▸ **Problem statement**
Working from the records below, return word for word the line that contains "abita il Signore." and each line after it, ending with the last. Skip all pictures.

[Opening Input records section]

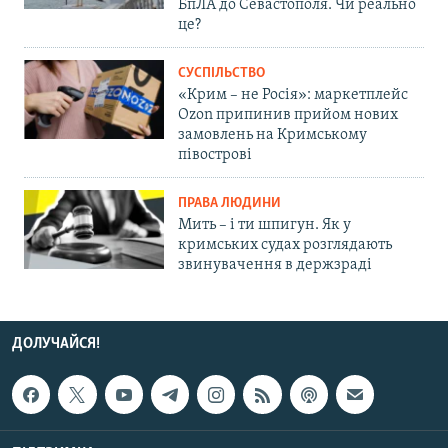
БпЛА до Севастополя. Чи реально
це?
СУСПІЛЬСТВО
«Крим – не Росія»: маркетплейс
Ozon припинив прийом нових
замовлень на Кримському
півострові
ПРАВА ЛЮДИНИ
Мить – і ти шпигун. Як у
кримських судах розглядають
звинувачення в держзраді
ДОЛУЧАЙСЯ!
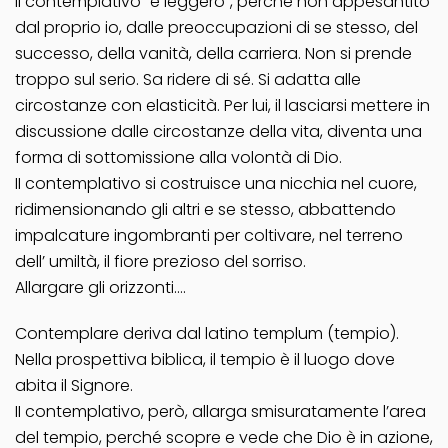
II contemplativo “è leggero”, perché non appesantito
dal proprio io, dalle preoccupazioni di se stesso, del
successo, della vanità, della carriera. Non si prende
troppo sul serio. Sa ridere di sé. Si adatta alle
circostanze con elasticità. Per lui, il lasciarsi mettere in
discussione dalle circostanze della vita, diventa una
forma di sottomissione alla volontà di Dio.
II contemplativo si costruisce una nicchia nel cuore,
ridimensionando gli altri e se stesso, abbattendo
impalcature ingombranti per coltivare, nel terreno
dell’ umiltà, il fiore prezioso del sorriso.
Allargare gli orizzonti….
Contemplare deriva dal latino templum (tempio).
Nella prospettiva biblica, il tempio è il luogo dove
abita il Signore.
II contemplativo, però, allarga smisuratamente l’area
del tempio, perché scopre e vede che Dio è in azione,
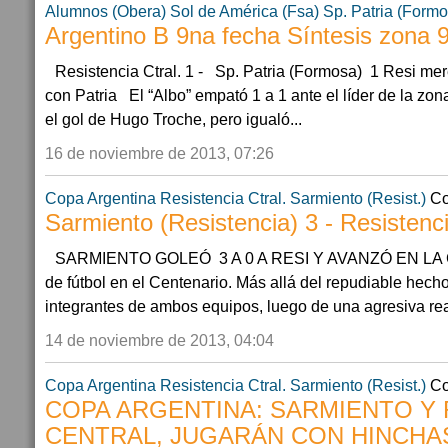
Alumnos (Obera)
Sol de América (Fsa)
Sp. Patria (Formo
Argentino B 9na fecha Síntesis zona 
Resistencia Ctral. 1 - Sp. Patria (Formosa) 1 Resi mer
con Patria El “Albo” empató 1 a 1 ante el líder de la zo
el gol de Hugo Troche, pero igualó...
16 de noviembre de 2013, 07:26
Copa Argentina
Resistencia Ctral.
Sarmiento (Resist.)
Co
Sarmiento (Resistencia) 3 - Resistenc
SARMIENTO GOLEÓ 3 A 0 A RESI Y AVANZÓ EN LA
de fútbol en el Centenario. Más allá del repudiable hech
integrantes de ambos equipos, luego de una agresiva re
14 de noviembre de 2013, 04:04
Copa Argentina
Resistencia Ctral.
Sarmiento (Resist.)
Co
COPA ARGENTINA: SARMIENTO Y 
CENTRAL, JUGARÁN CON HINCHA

[Closing Input records section]

▸ **Solution for this problem**
abita il Signore.
II contemplativo, però, allarga smisuratamente l’area
del tempio, perché scopre e vede che Dio è in azione,
Alumnos (Obera)
Sol de América (Fsa)
Sp. Patria (Formo
Argentino B 9na fecha Síntesis zona 
Resistencia Ctral. 1 - Sp. Patria (Formosa) 1 Resi mer
con Patria El “Albo” empató 1 a 1 ante el líder de la zo
el gol de Hugo Troche, pero igualó...
16 de noviembre de 2013, 07:26
Copa Argentina
Resistencia Ctral.
Sarmiento (Resist.)
Co
Sarmiento (Resistencia) 3 - Resistenc
SARMIENTO GOLEÓ 3 A 0 A RESI Y AVANZÓ EN LA
de fútbol en el Centenario. Más allá del repudiable hech
integrantes de ambos equipos, luego de una agresiva re
14 de noviembre de 2013, 04:04
Copa Argentina
Resistencia Ctral.
Sarmiento (Resist.)
Co
COPA ARGENTINA: SARMIENTO Y 
CENTRAL, JUGARÁN CON HINCHA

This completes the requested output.